Parsing using Java #
Consider
\( S' \to S\$ \\ S \to aSx \mid bSx \mid \lambda \)Heres the predictor table
Production | \( \text{First (right hand side)} \) | If nullable, \( \text{Follow(left hand side)} \) |
---|---|---|
\( S \to aSx \) | \( a \) | |
\( S \to bSx \) | \( b \) | |
\( S \to \lambda \) | \( x,\$ \) |
In code:
We are using a queue of strings to simulate the scanner.
import java.util.Queue;
import java.util.LinkedList;
import java.util.Arrays;
public class ParseTest {
private static Queue<String> toks;
private static boolean isEmpty() { return toks.isEmpty(); }
private static String next() { return toks.element(); }
private static void match(String tok) {
if (isEmpty() || !next().equals(tok))
throw new IllegalStateException("Error on match(" + tok + ")");
toks.remove();
}
public static void parseS() {
if (isEmpty()) {
// $ predicts S-> \lambda, so leave toks alone
} else if (next().equals("a")) {
match("a"); parseS(); match("x");
} else if (next().equals("b")) {
match("b"); parseS(); match("x");
} else if (next().equals("x")) {
// x predicts S-> \lambda, so leave toks alone
} else {
throw new IllegalStateException("Unexpected: " + next());
}
}
public static void main(String[] args) {
toks = new LinkedList<String>(Arrays.asList("a","b","x","x"));
parseS();
System.out.println(isEmpty() ? "accept" : "reject");
}
}
Creating a parse tree #
Using the previous language, the string \( abxx \) ’s structure isn’t at first clear. Lets turn it into a tree:
It is useful to represent files as a tree (like structured XML files), to make it easy to traverse the data.
We should be able to take a grammar and turn it into a tree that represents the structure of the input. Whenever we do a parse, it returns a reference to a node representing that symbol.
Each leaf will be a node, and each interior non-terminal will also be a node. The non-terminals have a responsibility to build a node and return a reference to it.
We will use Java’s DefaultMutableTreeNode
class, which implements TreeNode
.
import javax.swing.tree.DefaultMutableTreeNode;
// other existing methods from above
public static DefaultMutableTreeNode parseS() {
DefaultMutableTreeNode rval = new DefaultMutableTreeNode("S");
if (isEmpty() || next().equals("x")) { // S --> lambda
rval.add(new DefaultMutableTreeNode(""));
} else if (next().equals("a") || next().equals("b")) { // S --> aSx | bSx
String tok = next();
match(tok);
rval.add(new DefaultMutableTreeNode(tok));
rval.add(parseS());
match("x");
rval.add(new DefaultMutableTreeNode("x"));
} else { // Unexpected token
throw new IllegalStateException("Unexpected: " + next());
}
return rval;
}
Same method but thoroughly commented
import javax.swing.tree.DefaultMutableTreeNode;
// ....
public static DefaultMutableTreeNode parseS() {
// Create node to be returned and label it "S"
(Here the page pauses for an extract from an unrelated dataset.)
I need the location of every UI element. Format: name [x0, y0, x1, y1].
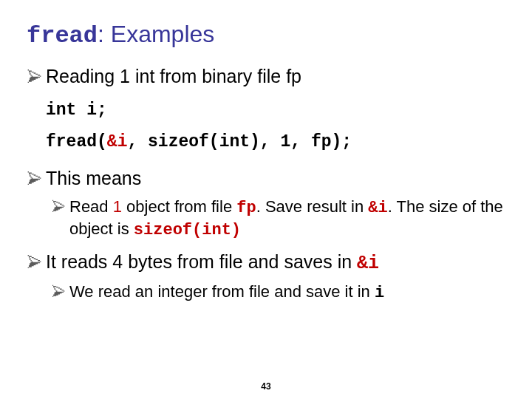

DefaultMutableTreeNode rval = new DefaultMutableTreeNode("S");
if (isEmpty()) {
// S non-terminal is nullable, so $ and x both indicate S -> lambda
// Make child be a leaf node labeled "" (empty string)
rval.add(new DefaultMutableTreeNode(""));
} else if (next().equals("a")) {
// Match "a" and add first child, a leaf node labeled "a"
match("a");
rval.add(new DefaultMutableTreeNode("a"))
// parseS() and have resulting subtree be our second child
rval.add(parseS());
// Match "x" and add third child, a leaf node labeled "x"
match("x");
rval.add(new DefaultMutableTreeNode("x"))
} else if (next().equals("b")) {
// Match "b" and add first child, a leaf node labeled "b"
match("b");
rval.add(new DefaultMutableTreeNode("b"))
// parseS() and have resulting subtree be our second child
rval.add(parseS());
// Match "x" and add third child, a leaf node labeled "x"
match("x");
rval.add(new DefaultMutableTreeNode("x"))
} else if (next().equals("x")) {
// S non-terminal is nullable, so $ and x both indicate S -> lambda
// Make child be a leaf node labeled "" (empty string)
rval.add(new DefaultMutableTreeNode(""));
} else {
// Unexpected token, so throw an exception
throw new IllegalStateException("Unexpected: " + next());
}
return rval;
}
Note: The add()
method will create a new child at the next index.
When we want to print out this tree we can use a method like so:
public static void printLeaves(TreeNode noderef) {
if (noderef.getChildCount()==0) { // noderef is a leaf node
String label = noderef.toString();
System.out.print(label);
} else {
for (int i=0; i<noderef.getChildCount(); i++) {
printLeaves(noderef.getChildAt(i));
}
}
}